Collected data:

=== Section Start ===

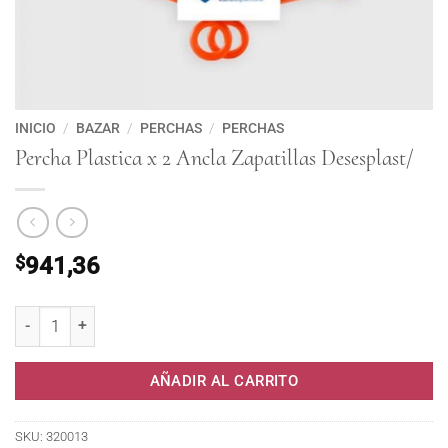
INICIO
/
BAZAR
/
PERCHAS
/
PERCHAS
Percha Plastica x 2 Ancla Zapatillas Desesplast/
$
941,36
Percha Plastica x 2 Ancla Zapatillas Desesplast/ cantidad
AÑADIR AL CARRITO
SKU:
320013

=== Section End ===

Report each line above that includes the string "Ancla".

Percha Plastica x 2 Ancla Zapatillas Desesplast/
Percha Plastica x 2 Ancla Zapatillas Desesplast/ cantidad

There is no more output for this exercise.